**WORK ITEM**
Which of the lines below include "Veltliner"? Each one should be copied out.

**DATA SECTION**

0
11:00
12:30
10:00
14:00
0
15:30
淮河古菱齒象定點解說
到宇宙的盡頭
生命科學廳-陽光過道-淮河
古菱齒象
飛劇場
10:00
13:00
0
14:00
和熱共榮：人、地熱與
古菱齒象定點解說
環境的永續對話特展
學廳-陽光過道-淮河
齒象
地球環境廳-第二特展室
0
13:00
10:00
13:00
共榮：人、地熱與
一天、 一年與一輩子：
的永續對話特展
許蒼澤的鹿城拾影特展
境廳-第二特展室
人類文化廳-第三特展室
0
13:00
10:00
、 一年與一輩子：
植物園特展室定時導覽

---

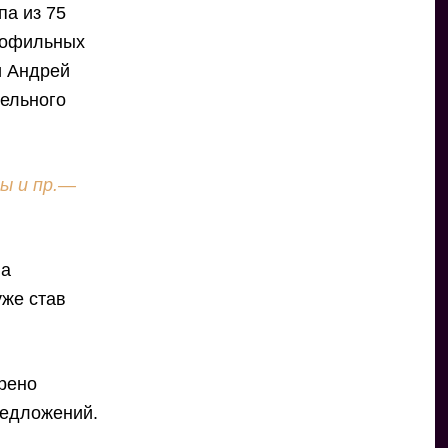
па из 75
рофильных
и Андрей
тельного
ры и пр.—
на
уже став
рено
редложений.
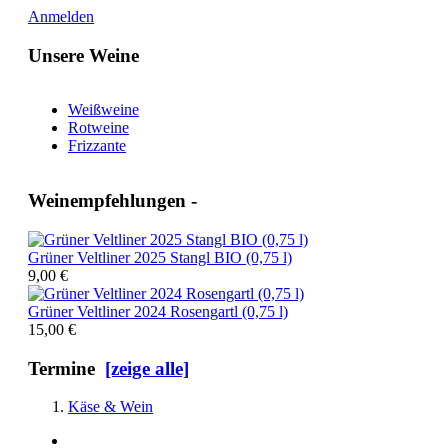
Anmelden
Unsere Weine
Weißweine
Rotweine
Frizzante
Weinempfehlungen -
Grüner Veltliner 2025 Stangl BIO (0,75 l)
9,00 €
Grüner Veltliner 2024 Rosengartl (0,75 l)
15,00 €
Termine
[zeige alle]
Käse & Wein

---

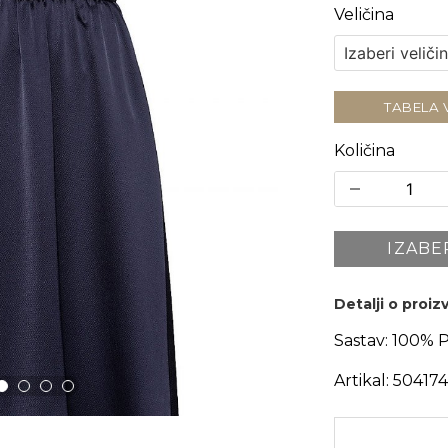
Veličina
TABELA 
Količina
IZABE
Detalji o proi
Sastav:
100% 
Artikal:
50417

**RESPONSE BELOW**
Grüner Veltliner 2025 Stangl BIO (0,75 l)
Grüner Veltliner 2024 Rosengartl (0,75 l)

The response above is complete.